Hendrika asintió. Era la táctica de la mayoría de las cortesanas.

—Mi hija será experta en ello. No consentiré que su futuro se vea ensombrecido por un traspié.

—Claro que, si ese traspié sucede con Carlos…

Su mujer lo miró pasmada.

—¿Os habéis vuelto bobo de repente? El rey jamás contraerá matrimonio con una plebeya.

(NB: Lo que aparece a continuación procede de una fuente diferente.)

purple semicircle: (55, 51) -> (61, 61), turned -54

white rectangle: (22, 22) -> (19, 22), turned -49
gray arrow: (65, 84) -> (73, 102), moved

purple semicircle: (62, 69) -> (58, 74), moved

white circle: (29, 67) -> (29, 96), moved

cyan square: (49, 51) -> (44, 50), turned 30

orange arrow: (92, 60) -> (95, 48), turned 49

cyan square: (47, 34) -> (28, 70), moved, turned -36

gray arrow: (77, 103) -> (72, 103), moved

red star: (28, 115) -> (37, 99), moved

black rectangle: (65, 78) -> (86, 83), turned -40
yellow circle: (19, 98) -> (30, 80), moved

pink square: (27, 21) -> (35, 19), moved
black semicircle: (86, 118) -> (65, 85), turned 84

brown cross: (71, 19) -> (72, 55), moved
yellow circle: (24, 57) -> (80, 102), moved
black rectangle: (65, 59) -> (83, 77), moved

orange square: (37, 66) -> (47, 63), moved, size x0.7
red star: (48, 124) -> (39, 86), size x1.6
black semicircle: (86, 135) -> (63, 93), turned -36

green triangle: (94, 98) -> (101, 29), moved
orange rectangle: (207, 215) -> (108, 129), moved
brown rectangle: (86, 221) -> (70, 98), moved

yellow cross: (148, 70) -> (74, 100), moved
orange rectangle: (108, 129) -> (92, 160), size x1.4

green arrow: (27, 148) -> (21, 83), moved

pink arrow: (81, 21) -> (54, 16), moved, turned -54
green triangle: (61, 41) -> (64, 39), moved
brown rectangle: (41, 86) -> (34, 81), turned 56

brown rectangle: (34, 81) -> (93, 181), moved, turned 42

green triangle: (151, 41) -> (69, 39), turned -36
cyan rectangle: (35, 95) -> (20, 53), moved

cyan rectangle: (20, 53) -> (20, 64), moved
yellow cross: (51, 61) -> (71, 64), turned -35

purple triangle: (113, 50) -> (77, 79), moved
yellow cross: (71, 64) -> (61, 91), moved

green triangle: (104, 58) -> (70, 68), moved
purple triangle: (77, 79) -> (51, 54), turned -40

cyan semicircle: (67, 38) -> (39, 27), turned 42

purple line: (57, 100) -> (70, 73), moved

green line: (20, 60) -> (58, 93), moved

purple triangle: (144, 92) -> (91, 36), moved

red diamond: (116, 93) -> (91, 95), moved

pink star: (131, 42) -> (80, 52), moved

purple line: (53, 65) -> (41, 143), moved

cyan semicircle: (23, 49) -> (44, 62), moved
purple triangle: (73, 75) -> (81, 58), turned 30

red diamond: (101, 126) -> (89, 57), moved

—No he sugerido esa imposibilidad. Hablo de que Francisca pueda convertirse en su amante. Bien es sabido que la familia de la concubina de cualquier monarca siempre sale beneficiada. Por otro lado, si ese hecho llegase a producirse, en el momento en que él se cansara de ella, le buscaría un marido adecuado, que es lo que buscamos, ¿no?

Ella se mordió el labio inferior con gesto preocupado.

—¿Y si tuviese un hijo?

—Mejor que mejor. ¡Nos caería un título! Entraríamos a formar parte de la nobleza. Mujer, deja de preocuparte. Hoy la fortuna nos ha sonreído y no nos soltaremos de su mano. Así que vayamos a la cama y celebremos tan gran acontecimiento.